Try it ::
In the copy, keep every record exact and leave out all images.

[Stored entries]

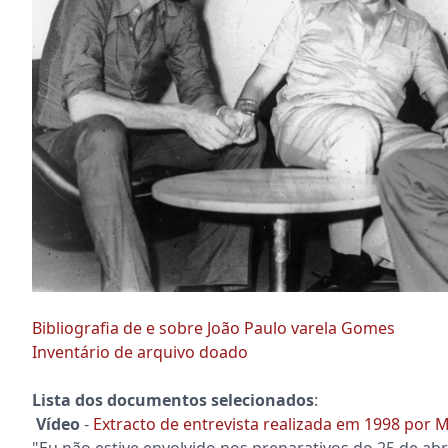
Bibliografia de e sobre João Paulo varela Gomes
Inventário de arquivo doado
Lista dos documentos selecionados
:
Vídeo
-
Extracto de entrevista realizada em 1998 por 
"Eu não estive envolvido nos preparativos do 25 de ab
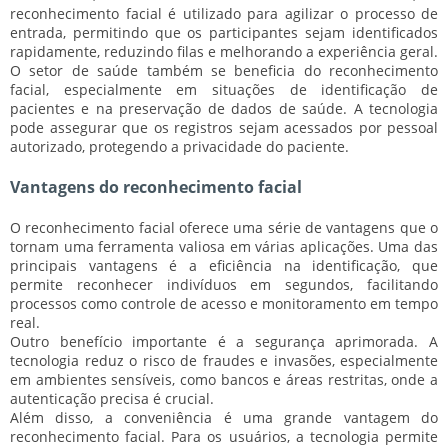
reconhecimento facial é utilizado para agilizar o processo de
entrada, permitindo que os participantes sejam identificados
rapidamente, reduzindo filas e melhorando a experiência geral.
O setor de
saúde
também se beneficia do reconhecimento
facial, especialmente em situações de identificação de
pacientes e na preservação de dados de saúde. A tecnologia
pode assegurar que os registros sejam acessados por pessoal
autorizado, protegendo a privacidade do paciente.
Vantagens do reconhecimento facial
O reconhecimento facial oferece uma série de
vantagens
que o
tornam uma ferramenta valiosa em várias aplicações. Uma das
principais vantagens é a
eficiência na identificação
, que
permite reconhecer indivíduos em segundos, facilitando
processos como controle de acesso e monitoramento em tempo
real.
Outro benefício importante é a
segurança aprimorada
. A
tecnologia reduz o risco de fraudes e invasões, especialmente
em ambientes sensíveis, como bancos e áreas restritas, onde a
autenticação precisa é crucial.
Além disso, a
conveniência
é uma grande vantagem do
reconhecimento facial. Para os usuários, a tecnologia permite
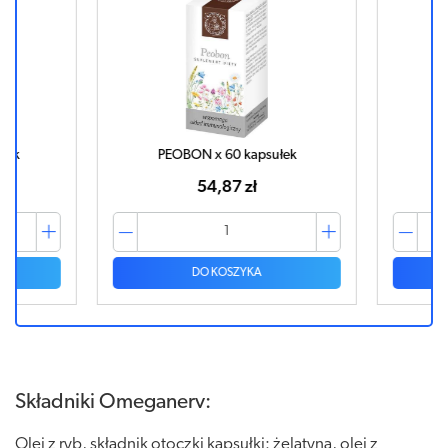
ek
PEOBON x 60 kapsułek
ACE
54,87 zł
DO KOSZYKA
Składniki Omeganerv:
Olej z ryb, składnik otoczki kapsułki: żelatyna, olej z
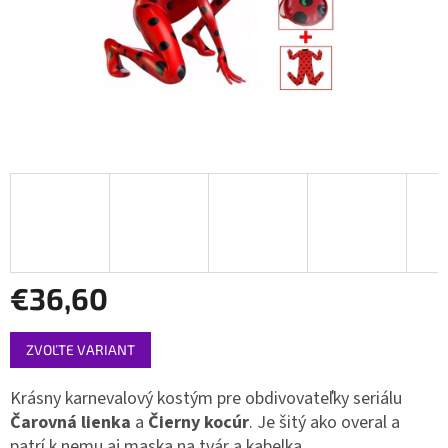
€36,60
Jednotková
ZVOĽTE VARIANT
cena:
Krásny karnevalový kostým pre obdivovateľky seriálu
Čarovná lienka
a
Čierny kocúr
. Je šitý ako overal a
patrí k nemu aj maska ​​na tvár a kabelka.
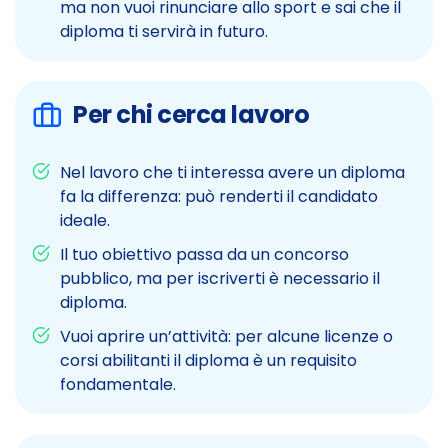
ma non vuoi rinunciare allo sport e sai che il
diploma ti servirà in futuro.
Per chi cerca lavoro
Nel lavoro che ti interessa avere un diploma
fa la differenza: può renderti il candidato
ideale.
Il tuo obiettivo passa da un concorso
pubblico, ma per iscriverti è necessario il
diploma.
Vuoi aprire un’attività: per alcune licenze o
corsi abilitanti il diploma è un requisito
fondamentale.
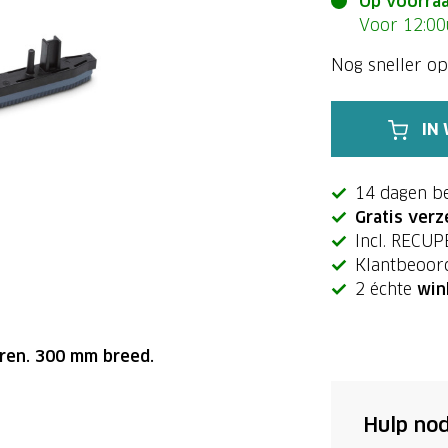
Op voorra
Voor 12:00u
Nog sneller op
IN
14 dagen b
Gratis verz
Incl. RECU
Klantbeoor
2 échte
win
eren. 300 mm breed.
Hulp nod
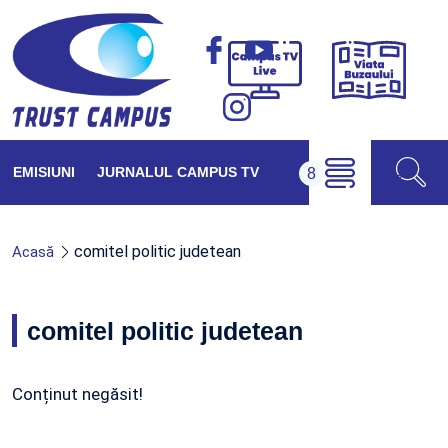
Viața
Campus
Buzăul
TV
Live
EMISIUNI
JURNALUL CAMPUS TV
comitel politic judetean
Acasă
comitel politic judetean
Conținut negăsit!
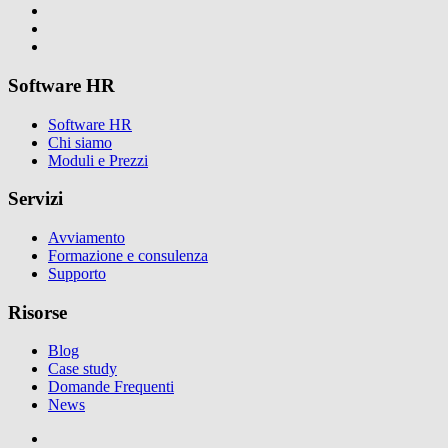
Software HR
Software HR
Chi siamo
Moduli e Prezzi
Servizi
Avviamento
Formazione e consulenza
Supporto
Risorse
Blog
Case study
Domande Frequenti
News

Answer space ::
Bibliografia de e sobre João Paulo varela Gomes
Inventário de arquivo doado
Lista dos documentos selecionados
:
Vídeo
-
Extracto de entrevista realizada em 1998 por 
"Eu não estive envolvido nos preparativos do 25 de ab
reconhecimento facial é utilizado para agilizar o processo de
entrada, permitindo que os participantes sejam identificados
rapidamente, reduzindo filas e melhorando a experiência geral.
O setor de
saúde
também se beneficia do reconhecimento
facial, especialmente em situações de identificação de
pacientes e na preservação de dados de saúde. A tecnologia
pode assegurar que os registros sejam acessados por pessoal
autorizado, protegendo a privacidade do paciente.
Vantagens do reconhecimento facial
O reconhecimento facial oferece uma série de
vantagens
que o
tornam uma ferramenta valiosa em várias aplicações. Uma das
principais vantagens é a
eficiência na identificação
, que
permite reconhecer indivíduos em segundos, facilitando
processos como controle de acesso e monitoramento em tempo
real.
Outro benefício importante é a
segurança aprimorada
. A
tecnologia reduz o risco de fraudes e invasões, especialmente
em ambientes sensíveis, como bancos e áreas restritas, onde a
autenticação precisa é crucial.
Além disso, a
conveniência
é uma grande vantagem do
reconhecimento facial. Para os usuários, a tecnologia permite
ek
PEOBON x 60 kapsułek
ACE
54,87 zł
DO KOSZYKA
Składniki Omeganerv:
Olej z ryb, składnik otoczki kapsułki: żelatyna, olej z
€36,60
Jednotková
ZVOĽTE VARIANT
cena:
Krásny karnevalový kostým pre obdivovateľky seriálu
Čarovná lienka
a
Čierny kocúr
. Je šitý ako overal a
patrí k nemu aj maska ​​na tvár a kabelka.
ma non vuoi rinunciare allo sport e sai che il
diploma ti servirà in futuro.
Per chi cerca lavoro
Nel lavoro che ti interessa avere un diploma
fa la differenza: può renderti il candidato
ideale.
Il tuo obiettivo passa da un concorso
pubblico, ma per iscriverti è necessario il
diploma.
Vuoi aprire un’attività: per alcune licenze o
corsi abilitanti il diploma è un requisito
fondamentale.
Op voorra
Voor 12:00u
Nog sneller op
IN
14 dagen b
Gratis verz
Incl. RECU
Klantbeoor
2 échte
win
eren. 300 mm breed.
Hulp nod
Viața
Campus
Buzăul
TV
Live
EMISIUNI
JURNALUL CAMPUS TV
comitel politic judetean
Acasă
comitel politic judetean
Conținut negăsit!
Software HR
Software HR
Chi siamo
Moduli e Prezzi
Servizi
Avviamento
Formazione e consulenza
Supporto
Risorse
Blog
Case study
Domande Frequenti
News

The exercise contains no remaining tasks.